__Records shown__.

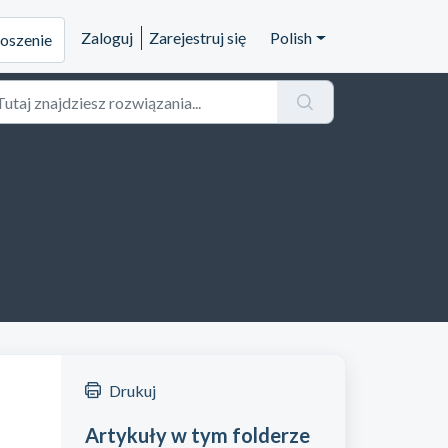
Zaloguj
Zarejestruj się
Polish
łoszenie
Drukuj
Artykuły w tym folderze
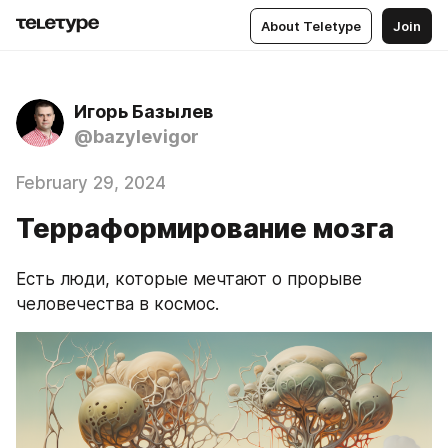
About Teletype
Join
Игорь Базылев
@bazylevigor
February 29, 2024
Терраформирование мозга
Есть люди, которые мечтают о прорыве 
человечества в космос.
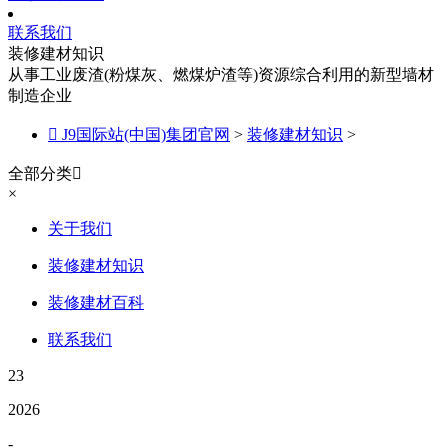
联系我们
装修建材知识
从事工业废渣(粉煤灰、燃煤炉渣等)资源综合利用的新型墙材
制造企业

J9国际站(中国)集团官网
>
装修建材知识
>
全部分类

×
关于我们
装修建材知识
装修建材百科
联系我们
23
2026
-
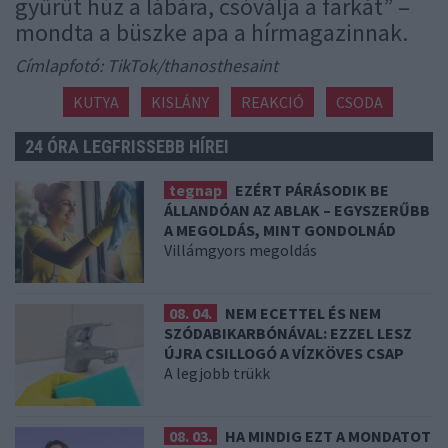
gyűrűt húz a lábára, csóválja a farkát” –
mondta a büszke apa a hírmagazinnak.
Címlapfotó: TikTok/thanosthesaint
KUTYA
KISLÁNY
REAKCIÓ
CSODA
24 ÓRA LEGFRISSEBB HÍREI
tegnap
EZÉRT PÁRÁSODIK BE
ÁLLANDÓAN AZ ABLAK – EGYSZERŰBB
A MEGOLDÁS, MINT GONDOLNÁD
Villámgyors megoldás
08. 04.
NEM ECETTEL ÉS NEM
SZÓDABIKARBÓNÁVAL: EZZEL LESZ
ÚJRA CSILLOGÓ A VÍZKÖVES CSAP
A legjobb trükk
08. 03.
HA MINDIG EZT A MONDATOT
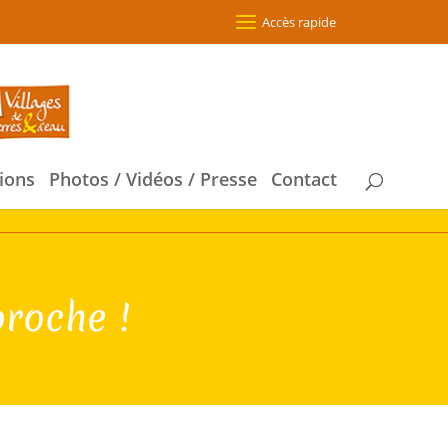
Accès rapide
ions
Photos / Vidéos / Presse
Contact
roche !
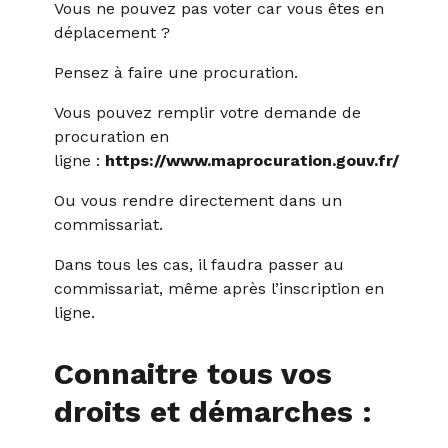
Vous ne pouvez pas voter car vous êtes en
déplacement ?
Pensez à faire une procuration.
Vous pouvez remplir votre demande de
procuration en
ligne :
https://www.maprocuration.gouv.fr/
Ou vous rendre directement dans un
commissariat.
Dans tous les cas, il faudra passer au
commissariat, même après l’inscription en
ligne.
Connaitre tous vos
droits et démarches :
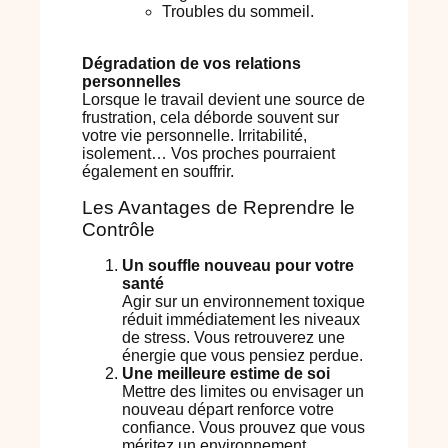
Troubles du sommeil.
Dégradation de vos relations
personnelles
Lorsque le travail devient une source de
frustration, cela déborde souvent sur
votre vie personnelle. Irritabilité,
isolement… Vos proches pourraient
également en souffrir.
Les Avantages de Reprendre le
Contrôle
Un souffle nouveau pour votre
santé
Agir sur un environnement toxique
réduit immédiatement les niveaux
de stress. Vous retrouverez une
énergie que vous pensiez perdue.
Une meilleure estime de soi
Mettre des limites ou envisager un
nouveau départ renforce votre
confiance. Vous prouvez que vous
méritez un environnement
--
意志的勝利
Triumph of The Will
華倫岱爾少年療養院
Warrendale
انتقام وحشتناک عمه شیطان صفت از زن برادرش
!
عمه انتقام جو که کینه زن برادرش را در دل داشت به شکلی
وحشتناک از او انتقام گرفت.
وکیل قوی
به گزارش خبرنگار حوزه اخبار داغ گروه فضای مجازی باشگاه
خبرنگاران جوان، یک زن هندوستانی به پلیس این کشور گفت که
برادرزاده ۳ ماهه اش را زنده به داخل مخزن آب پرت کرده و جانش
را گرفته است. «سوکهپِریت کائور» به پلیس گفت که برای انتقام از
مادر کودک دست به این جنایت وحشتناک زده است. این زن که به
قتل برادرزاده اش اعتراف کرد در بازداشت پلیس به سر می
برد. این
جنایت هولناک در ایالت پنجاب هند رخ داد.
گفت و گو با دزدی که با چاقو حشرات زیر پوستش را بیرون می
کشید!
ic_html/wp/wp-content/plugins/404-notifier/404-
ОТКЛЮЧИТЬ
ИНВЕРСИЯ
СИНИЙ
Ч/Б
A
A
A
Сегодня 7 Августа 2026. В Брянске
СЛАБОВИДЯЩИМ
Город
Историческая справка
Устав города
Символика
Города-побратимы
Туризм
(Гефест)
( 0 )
==
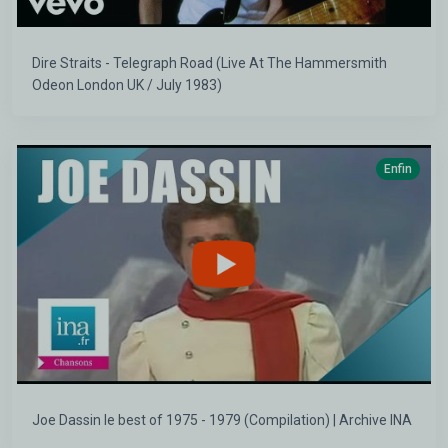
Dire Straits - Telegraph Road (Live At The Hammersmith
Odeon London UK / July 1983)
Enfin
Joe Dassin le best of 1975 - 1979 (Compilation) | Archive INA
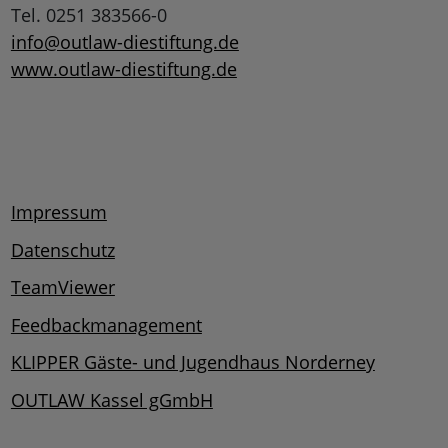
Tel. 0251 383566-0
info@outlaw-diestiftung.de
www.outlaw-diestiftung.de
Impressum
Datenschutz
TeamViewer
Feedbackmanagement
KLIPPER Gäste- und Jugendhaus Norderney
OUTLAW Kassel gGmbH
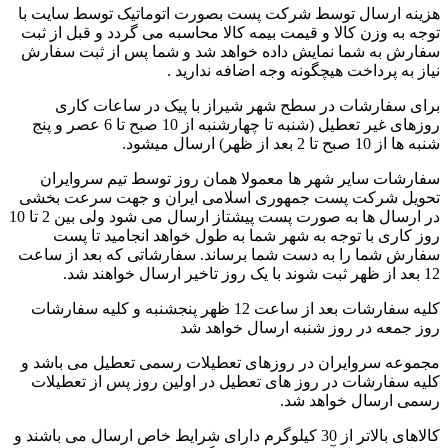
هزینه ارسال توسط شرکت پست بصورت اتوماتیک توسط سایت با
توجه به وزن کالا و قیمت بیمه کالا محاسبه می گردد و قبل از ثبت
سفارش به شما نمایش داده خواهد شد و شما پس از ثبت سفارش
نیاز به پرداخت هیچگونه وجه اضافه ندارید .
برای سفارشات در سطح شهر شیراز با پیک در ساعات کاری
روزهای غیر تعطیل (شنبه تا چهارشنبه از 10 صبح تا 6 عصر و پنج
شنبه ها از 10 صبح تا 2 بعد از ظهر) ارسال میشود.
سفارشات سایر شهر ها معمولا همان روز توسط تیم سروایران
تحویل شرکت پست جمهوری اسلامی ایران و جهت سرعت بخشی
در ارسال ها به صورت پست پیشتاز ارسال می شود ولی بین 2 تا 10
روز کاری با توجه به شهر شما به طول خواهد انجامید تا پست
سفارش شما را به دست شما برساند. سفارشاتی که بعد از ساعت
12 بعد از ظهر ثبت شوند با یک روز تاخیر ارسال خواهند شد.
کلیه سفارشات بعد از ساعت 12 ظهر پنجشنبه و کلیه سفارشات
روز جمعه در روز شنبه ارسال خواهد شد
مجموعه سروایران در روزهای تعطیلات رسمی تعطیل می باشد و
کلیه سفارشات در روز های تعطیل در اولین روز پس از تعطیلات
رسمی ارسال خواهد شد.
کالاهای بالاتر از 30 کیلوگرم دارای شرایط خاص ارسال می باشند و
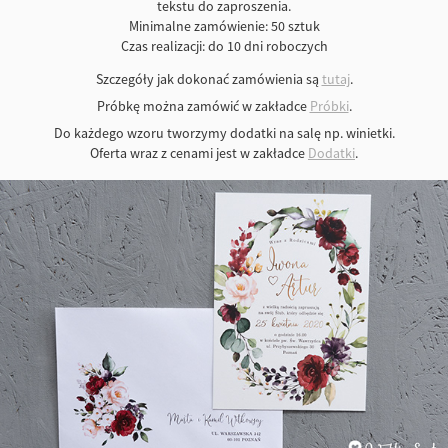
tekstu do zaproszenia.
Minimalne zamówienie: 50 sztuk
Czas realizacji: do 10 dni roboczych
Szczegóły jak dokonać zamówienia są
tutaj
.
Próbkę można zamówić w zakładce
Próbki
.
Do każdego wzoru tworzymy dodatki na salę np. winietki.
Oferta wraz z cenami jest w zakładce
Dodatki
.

__Your instructions__.
Lines of the material that contain the word "جنایت" are to be gathered.

__Expected output__.
مادر کودک دست به این جنایت وحشتناک زده است. این زن که به
جنایت هولناک در ایالت پنجاب هند رخ داد.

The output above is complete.